Chris Cillizza at cnn.com has a more expansive report that Every sign is pointing to a Democratic wave in November.
The 2018 election is in 105 days. And the playing field continues to tilt toward Democrats.
On Tuesday, Larry Sabato’s Crystal Ball at the University of Virginia moved 17(!) House seats in Democrats’ favor – eight of which went from a “leans Republican” rating to a “toss-up.” That means that of the 36 races rated as “toss-ups” by the Center of Politics, 34 are held by Republicans. Remember that Democrats only need a 23-seat pickup to regain the majority they lost in 2010.
“Democrats are now a little better than 50–50 to win the House,” concludes Kyle Kondik, the managing editor of UVA professor Larry Sabato’s Crystal Ball. “This is the first time this cycle we’ve gone beyond 50–50 odds on a House turnover.” He adds later: “At this point, we see the Democrats with slightly better odds to get their required share of the ‘toss-ups’ based largely on the environment, but also because they appear to have well-funded and credible challengers in these districts that can capitalize on that environment.”
These moves are broadly consistent with how other non-partisan handicappers see the current state of play. The Cook Political Report carries 34 seats that are either “toss-ups” or lean toward party that doesn’t currently control the seat; 31 of those are GOP districts. Inside Elections sees 26 Republican-held seats in serious jeopardy as compared to just 5 for Democrats. In CNN’s own ratings, there are 43 Republican-held seats in serious jeopardy as compared to six Democratic-held seats.
The building Democratic wave is also revealed in fundraising reports filed last week.

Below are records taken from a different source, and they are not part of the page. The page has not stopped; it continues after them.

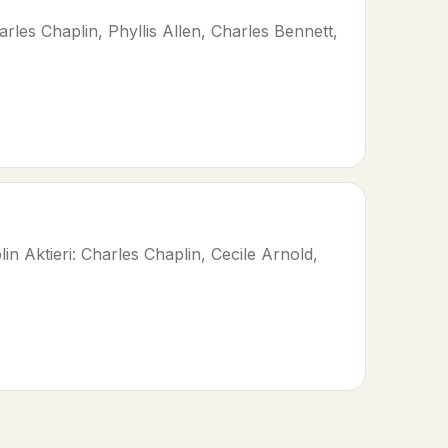
les Chaplin, Phyllis Allen, Charles Bennett,
 Aktieri: Charles Chaplin, Cecile Arnold,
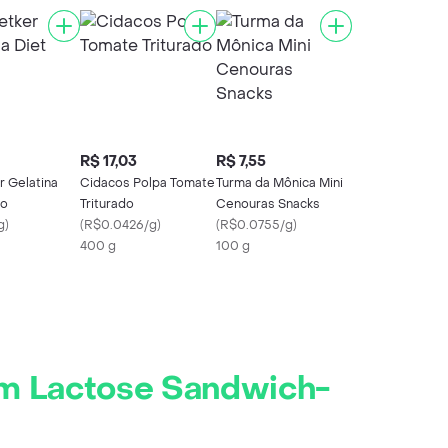
R$ 17,03
R$ 7,55
r Gelatina
Cidacos Polpa Tomate
Turma da Mônica Mini
ão
Triturado
Cenouras Snacks
g
)
(
R$0.0426/g
)
(
R$0.0755/g
)
400 g
100 g
em Lactose Sandwich-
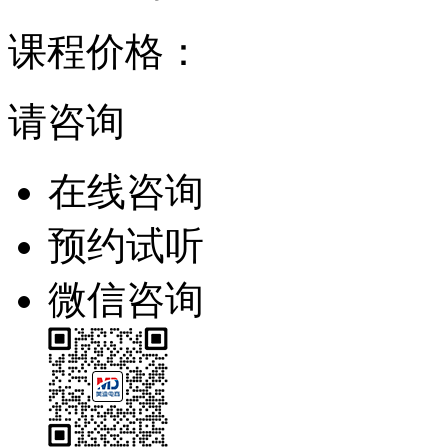
课程价格：
请咨询
在线咨询
预约试听
微信咨询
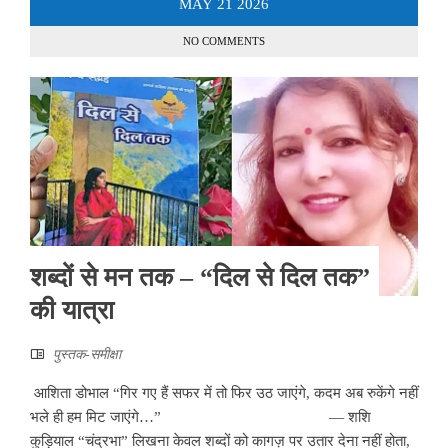
MAY
21
2026
NO COMMENTS
शब्दों से मन तक – “दिल से दिल तक”
की यात्रा
पुस्तक-समीक्षा
आशिता डोभाल “गिर गए हैं सफर में तो फिर उठ जाएंगे, कदम अब रुकेंगे नहीं
भले ही हम मिट जाएंगे…” — शशि
कुड़ियाल “चंद्रभा” लिखना केवल शब्दों को कागज़ पर उतार देना नहीं होता,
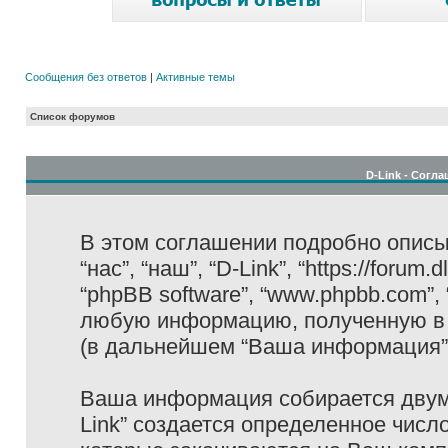
Сообщения без ответов
|
Активные темы
Список форумов
D-Link - Согл
В этом соглашении подробно описыв
“нас”, “наш”, “D-Link”, “https://forum
“phpBB software”, “www.phpbb.com”,
любую информацию, полученную в 
(в дальнейшем “Ваша информация”
Ваша информация собирается двумя
Link” создается определенное числ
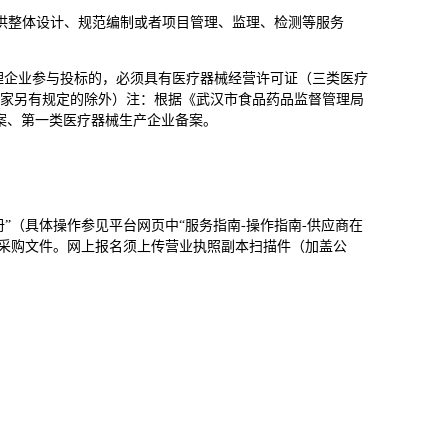
供整体设计、规范编制或者项目管理、监理、检测等服务
理企业参与投标的，必须具有医疗器械经营许可证（三类医疗
国家另有规定的除外）注：根据《武汉市食品药品监督管理局
案、第一类医疗器械生产企业备案。
供应商注册”（具体操作参见平台网页中“服务指南-操作指南-供应商在
载采购文件。网上报名须上传营业执照副本扫描件（加盖公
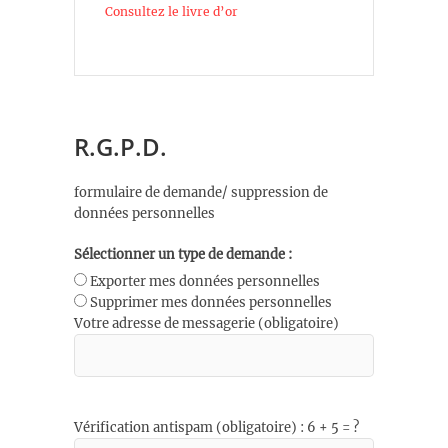
Consultez le livre d’or
R.G.P.D.
formulaire de demande/ suppression de
données personnelles
Sélectionner un type de demande :
Exporter mes données personnelles
Supprimer mes données personnelles
Votre adresse de messagerie (obligatoire)
Vérification antispam (obligatoire) : 6 + 5 = ?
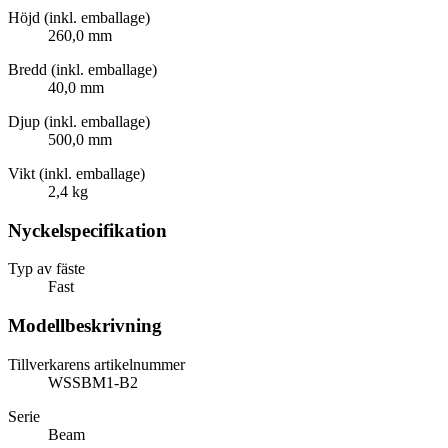
Höjd (inkl. emballage)
260,0 mm
Bredd (inkl. emballage)
40,0 mm
Djup (inkl. emballage)
500,0 mm
Vikt (inkl. emballage)
2,4 kg
Nyckelspecifikation
Typ av fäste
Fast
Modellbeskrivning
Tillverkarens artikelnummer
WSSBM1-B2
Serie
Beam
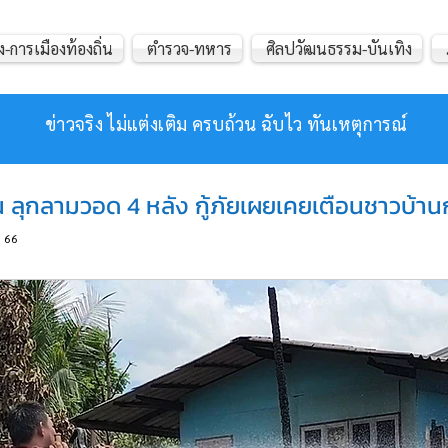
ง-การเมืองท้องถิ่น
ตำรวจ-ทหาร
ศิลปวัฒนธรรม-บันเทิง
ข่าวจริง ไม่แต่งเติม ครบถ้วน ฉับไว ทันเหตุการณ์
 ลุกลามวอด 4 หลัง กู้ภัยเผยเคยเตือนชาวบ้านก่อ
66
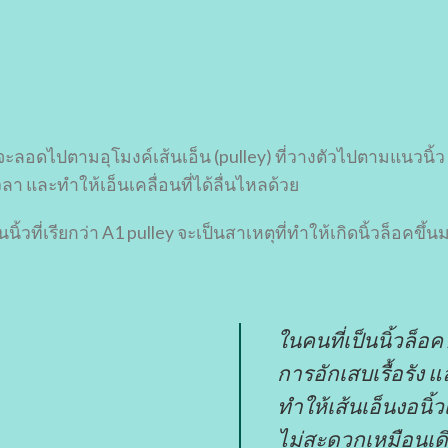
จะลอดไปตามอุโมงค์เส้นเอ็น (pulley) ที่วางตัวไปตามแนวนิ้ว อ
ลา และทำให้เอ็นเคลื่อนที่ได้ลื่นไหลด้วย
ิ้วที่เรียกว่า A1 pulley จะเป็นสาเหตุที่ทำให้เกิดนิ้วล็อคขึ้น
ในคนที่เป็นนิ้วล็อค
การอักเสบเรื้อรัง 
ทำให้เส้นเอ็นงอนิ้ว
ไม่สะดวกเหมือนเดิ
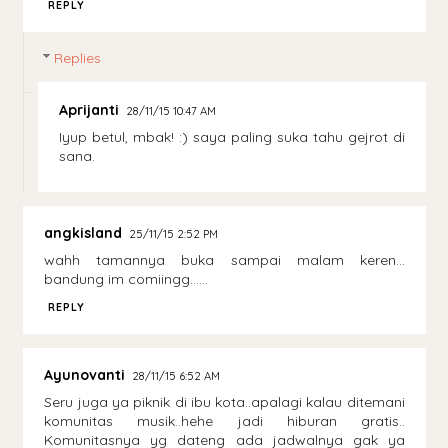
REPLY
Replies
Aprijanti
28/11/15 10:47 AM
Iyup betul, mbak! :) saya paling suka tahu gejrot di
sana.
angkisland
25/11/15 2:52 PM
wahh tamannya buka sampai malam keren...
bandung im comiingg......
REPLY
Ayunovanti
28/11/15 6:52 AM
Seru juga ya piknik di ibu kota..apalagi kalau ditemani
komunitas musik..hehe jadi hiburan gratis..
Komunitasnya yg dateng ada jadwalnya gak ya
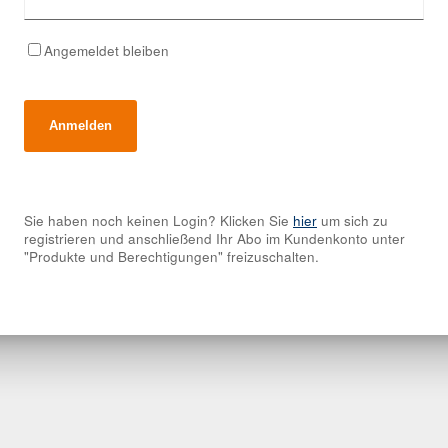
Angemeldet bleiben
Sie haben noch keinen Login? Klicken Sie
hier
um sich zu
registrieren und anschließend Ihr Abo im Kundenkonto unter
"Produkte und Berechtigungen" freizuschalten.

At least 55 Democratic challengers outraised their Republican incumbent opponents during the second fundraising quarter which covers April 1 to June 30. 55! … Candidate fundraising also matters in another way: Expanding the playing field. …
Add it all up – and throw in the weight of history that suggests the President’s party loses, on average, 33 seats in midterm elections – and you have a devil’s brew for Republicans.